Deixa lá a/o coitada/o!..
O jurista e magistrado brasileiro, que também já exerceu o cargo de ministro do Tribunal Superior do Trabalho, Ives Gandra Martins Filho, apresenta, em relação à ética, uma definição que consideramos bastante interessante e diferente da comumente conhecida e recitada.
Para ele, Ética é uma agrupação de virtudes e capacidades a adquirir e aperfeiçoar, ou seja, uma busca de excelência profissional e, -acrescenta-se-, um ideal que atrai quem a persegue, produzindo efeitos de consideração na esfera de quem a exercita, ao ponto de criar-se uma involuntária promoção social, capaz de elevar a sua apreciação junto de outras pessoas. Para o que se pretende com esta reflexão tem também acolhimento, a teoria que define a Ética como um conjunto interminável e oprimente de deveres e obrigações ou, se tanto, o estudo dos valores que regem a conduta humana subjectiva e social.

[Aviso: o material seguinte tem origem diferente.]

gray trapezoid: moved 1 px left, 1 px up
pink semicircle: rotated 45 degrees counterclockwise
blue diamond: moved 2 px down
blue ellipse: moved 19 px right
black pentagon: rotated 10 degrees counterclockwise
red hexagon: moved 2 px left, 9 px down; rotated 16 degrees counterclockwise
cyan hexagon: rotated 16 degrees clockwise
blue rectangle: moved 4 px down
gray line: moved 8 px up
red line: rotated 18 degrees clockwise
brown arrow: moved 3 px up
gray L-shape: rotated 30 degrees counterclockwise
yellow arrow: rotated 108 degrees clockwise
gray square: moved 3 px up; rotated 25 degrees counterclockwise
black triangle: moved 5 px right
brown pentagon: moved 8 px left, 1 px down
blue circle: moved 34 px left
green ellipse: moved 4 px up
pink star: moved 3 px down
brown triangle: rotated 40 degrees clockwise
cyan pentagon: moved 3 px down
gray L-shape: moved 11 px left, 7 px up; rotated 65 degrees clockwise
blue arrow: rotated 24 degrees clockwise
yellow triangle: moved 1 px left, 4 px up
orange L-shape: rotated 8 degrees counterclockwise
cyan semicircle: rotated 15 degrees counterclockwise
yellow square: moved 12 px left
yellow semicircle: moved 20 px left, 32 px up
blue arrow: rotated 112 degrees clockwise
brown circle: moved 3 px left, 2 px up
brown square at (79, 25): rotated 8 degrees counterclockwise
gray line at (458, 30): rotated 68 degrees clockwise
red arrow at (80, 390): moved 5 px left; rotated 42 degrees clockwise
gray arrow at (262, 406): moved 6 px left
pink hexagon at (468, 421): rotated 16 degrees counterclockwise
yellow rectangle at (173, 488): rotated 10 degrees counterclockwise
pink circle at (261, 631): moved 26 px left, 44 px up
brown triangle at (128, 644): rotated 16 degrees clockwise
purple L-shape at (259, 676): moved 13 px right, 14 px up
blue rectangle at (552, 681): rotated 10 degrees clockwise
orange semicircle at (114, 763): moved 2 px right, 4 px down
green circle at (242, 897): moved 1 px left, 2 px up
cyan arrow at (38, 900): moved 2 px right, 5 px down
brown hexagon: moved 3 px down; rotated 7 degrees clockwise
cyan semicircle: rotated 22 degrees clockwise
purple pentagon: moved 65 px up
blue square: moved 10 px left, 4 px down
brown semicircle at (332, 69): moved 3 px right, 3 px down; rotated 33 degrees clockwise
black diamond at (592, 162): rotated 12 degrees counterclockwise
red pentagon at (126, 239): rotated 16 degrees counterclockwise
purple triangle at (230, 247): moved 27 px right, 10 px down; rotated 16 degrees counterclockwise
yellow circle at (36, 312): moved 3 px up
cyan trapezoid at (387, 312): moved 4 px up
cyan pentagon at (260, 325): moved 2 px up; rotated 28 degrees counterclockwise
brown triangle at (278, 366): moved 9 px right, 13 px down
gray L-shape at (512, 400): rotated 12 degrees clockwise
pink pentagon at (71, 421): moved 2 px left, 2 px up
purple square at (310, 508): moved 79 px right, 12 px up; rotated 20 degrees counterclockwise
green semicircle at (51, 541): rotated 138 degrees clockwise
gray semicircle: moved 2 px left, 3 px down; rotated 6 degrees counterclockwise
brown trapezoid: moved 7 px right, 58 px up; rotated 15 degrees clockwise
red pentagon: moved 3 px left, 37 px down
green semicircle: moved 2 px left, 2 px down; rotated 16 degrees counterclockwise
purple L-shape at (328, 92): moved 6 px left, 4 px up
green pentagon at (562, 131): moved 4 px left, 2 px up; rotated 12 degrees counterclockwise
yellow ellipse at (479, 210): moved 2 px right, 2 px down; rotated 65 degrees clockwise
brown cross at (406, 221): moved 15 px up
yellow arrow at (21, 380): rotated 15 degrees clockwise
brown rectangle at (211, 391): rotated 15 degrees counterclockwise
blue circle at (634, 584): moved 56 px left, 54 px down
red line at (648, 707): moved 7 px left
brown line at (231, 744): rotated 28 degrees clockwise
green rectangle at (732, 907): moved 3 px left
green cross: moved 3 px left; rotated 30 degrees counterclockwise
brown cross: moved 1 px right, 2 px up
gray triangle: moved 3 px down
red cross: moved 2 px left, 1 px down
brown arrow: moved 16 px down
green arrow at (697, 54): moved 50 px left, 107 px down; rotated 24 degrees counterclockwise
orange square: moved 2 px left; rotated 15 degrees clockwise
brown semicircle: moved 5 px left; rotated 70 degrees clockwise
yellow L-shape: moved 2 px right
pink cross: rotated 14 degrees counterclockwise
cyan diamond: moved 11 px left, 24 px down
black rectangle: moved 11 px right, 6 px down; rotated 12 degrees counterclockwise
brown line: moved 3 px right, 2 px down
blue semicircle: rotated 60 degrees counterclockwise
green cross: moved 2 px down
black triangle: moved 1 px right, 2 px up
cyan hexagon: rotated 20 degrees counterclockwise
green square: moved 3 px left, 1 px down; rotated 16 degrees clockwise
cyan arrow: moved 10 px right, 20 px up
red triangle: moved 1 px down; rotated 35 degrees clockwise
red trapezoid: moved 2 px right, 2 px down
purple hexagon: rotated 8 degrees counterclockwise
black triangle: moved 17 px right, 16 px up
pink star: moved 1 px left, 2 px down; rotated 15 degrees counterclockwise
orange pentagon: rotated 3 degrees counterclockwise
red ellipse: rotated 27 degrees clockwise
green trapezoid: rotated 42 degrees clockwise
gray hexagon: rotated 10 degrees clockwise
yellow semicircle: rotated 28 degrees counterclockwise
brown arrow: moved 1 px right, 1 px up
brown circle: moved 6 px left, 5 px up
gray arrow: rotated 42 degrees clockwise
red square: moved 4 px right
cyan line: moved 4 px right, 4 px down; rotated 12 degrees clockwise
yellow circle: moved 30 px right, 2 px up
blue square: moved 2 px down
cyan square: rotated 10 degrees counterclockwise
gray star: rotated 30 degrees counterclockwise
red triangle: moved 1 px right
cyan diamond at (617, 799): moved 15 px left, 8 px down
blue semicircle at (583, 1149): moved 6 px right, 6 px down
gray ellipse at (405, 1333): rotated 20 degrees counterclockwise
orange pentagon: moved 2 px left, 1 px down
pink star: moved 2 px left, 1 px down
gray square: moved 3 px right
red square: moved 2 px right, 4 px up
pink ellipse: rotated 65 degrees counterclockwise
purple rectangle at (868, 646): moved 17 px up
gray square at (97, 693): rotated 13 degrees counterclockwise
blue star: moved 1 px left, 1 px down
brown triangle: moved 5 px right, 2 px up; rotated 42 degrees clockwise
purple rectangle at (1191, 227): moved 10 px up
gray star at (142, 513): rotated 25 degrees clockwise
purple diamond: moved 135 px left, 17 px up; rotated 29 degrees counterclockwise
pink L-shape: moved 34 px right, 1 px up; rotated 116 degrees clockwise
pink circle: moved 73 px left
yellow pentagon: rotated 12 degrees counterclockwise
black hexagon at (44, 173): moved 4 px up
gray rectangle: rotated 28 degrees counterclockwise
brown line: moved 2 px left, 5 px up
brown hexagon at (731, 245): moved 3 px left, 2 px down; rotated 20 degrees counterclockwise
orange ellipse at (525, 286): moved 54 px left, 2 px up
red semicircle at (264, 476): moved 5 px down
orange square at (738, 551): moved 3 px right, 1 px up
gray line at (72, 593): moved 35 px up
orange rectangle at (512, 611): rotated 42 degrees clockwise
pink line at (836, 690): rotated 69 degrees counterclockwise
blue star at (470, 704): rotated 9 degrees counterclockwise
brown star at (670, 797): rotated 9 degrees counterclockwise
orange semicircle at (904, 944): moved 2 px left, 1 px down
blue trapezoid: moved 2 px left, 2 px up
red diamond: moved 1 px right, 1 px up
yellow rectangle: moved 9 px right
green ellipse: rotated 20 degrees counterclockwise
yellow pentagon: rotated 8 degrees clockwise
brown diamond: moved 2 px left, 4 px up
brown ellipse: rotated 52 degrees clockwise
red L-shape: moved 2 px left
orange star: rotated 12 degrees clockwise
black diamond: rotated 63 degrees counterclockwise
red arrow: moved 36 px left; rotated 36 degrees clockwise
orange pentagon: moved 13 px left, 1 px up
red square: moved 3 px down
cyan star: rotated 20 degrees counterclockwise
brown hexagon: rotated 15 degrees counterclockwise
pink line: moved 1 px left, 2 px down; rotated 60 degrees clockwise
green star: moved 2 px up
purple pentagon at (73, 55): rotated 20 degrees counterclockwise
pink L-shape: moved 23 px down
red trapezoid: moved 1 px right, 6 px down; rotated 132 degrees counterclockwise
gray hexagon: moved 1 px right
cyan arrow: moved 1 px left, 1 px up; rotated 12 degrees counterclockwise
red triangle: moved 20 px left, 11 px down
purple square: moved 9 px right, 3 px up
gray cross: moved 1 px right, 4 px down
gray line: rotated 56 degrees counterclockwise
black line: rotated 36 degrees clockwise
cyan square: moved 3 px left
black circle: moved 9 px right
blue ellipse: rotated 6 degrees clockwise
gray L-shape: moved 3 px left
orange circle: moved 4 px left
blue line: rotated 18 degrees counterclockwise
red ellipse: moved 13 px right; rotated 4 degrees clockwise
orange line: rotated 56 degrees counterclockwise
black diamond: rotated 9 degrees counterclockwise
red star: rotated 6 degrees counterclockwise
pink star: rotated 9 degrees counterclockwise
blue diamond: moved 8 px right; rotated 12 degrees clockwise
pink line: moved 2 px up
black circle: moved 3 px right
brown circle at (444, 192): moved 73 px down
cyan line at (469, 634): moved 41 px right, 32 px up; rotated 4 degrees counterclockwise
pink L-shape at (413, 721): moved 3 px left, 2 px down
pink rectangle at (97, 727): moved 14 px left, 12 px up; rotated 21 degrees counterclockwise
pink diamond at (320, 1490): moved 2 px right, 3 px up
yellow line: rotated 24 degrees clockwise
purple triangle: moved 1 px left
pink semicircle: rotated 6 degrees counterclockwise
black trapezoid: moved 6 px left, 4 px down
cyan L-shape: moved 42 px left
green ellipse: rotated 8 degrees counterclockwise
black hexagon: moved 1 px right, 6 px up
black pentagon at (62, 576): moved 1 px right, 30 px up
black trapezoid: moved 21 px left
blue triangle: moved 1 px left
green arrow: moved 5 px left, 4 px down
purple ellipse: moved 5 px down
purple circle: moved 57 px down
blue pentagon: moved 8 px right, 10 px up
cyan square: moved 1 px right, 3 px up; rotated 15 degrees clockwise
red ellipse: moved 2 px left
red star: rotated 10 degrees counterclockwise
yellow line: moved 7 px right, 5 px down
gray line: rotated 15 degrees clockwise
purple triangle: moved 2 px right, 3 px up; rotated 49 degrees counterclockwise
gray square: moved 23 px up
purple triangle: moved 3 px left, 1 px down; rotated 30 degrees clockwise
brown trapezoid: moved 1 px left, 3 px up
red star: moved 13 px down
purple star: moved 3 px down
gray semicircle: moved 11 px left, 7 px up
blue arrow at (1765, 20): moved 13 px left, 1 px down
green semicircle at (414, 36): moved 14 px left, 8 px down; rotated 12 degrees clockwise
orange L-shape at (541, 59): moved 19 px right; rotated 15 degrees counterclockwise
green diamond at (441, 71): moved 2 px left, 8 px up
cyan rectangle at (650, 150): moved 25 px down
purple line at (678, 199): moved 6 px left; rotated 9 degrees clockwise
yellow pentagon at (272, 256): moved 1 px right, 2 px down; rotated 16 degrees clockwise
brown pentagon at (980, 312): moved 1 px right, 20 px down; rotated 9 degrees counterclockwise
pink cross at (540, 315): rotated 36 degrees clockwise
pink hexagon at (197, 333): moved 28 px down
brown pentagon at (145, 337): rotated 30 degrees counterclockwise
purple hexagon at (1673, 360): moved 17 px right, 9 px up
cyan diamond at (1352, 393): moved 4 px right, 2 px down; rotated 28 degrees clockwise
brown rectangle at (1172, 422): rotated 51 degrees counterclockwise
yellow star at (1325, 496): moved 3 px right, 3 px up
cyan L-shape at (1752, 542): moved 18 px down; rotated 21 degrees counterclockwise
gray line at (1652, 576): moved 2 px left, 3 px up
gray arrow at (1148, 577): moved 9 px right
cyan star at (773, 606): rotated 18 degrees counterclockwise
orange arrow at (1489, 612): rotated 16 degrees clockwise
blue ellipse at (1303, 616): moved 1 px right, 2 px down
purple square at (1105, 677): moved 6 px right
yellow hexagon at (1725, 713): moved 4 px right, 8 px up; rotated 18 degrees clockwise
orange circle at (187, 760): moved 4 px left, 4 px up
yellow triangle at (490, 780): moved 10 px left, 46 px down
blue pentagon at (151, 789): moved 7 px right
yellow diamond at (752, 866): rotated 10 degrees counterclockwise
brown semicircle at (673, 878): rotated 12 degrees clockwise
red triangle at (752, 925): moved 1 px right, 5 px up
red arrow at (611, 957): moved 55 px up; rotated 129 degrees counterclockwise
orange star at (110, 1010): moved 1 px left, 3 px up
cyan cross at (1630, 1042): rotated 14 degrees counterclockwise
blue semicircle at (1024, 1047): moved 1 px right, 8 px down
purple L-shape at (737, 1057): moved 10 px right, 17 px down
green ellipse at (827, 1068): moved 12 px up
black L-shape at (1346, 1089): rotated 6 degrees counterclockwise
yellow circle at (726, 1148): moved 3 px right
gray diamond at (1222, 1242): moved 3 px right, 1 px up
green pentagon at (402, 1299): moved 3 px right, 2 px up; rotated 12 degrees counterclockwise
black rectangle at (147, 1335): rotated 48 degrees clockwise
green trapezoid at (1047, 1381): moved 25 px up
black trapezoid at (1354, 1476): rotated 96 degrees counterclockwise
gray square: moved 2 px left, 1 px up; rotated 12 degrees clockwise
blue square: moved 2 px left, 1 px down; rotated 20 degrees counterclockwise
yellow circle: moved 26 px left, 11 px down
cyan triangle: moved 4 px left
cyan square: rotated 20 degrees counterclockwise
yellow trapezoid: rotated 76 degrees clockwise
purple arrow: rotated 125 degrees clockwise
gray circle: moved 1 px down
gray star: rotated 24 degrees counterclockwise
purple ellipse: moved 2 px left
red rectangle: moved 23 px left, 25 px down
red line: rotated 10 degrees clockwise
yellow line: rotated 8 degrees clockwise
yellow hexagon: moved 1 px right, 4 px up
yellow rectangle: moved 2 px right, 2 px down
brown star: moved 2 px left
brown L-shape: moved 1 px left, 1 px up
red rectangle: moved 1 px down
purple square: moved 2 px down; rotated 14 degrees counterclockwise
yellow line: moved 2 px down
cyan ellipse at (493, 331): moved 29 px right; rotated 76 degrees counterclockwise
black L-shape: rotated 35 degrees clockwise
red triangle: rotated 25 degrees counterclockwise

Por alguma outra interpretação, a Ética é um critério existente para julgar as acções que beneficiam ou prejudicam a vida humana neste mundo e nesta sociedade, independentemente da área da sua empregabilidade, sendo a política, a zona de maior perigo, quando o conceito se ajusta ao prejuízo. Vem o intróito a propósito do comportamento que alguns agentes políticos cá do burgo, face a cruzada contra a corrupção, que está a ser levada a cabo pelo Executivo liderado pelo Presidente da República, João Lourenço, que faz do assunto um estandarte do Programa de Governação para o seu primeiro mandato, iniciado em 2017, decidiram-se por uma postura marginal em relação ao processo que, na sua essência, tem algo de elevado patriotismo.
E faz todo o sentido nesta altura em que ainda se vive a ressaca do 4 de Fevereiro, com todo o seu valor histórico assente na necessidade de libertar Angola das masmorras do colonialismo, condenar toda e qualquer outra forma de subjugar os angolanos, como alguns poucos patriotas tentaram fazer ao longo dos últimos anos.
Por inúmeras evidências, passíveis de ser contrapostas em fóruns próprios, longe dos casos levados às barras dos tribunais e dos que estão em vias de lá chegar, os casos despoletados nos últimos dias do ano velho mais recente, são dos que mais motivaram a incursão à questão da ética, que faz o monge desta reflexão.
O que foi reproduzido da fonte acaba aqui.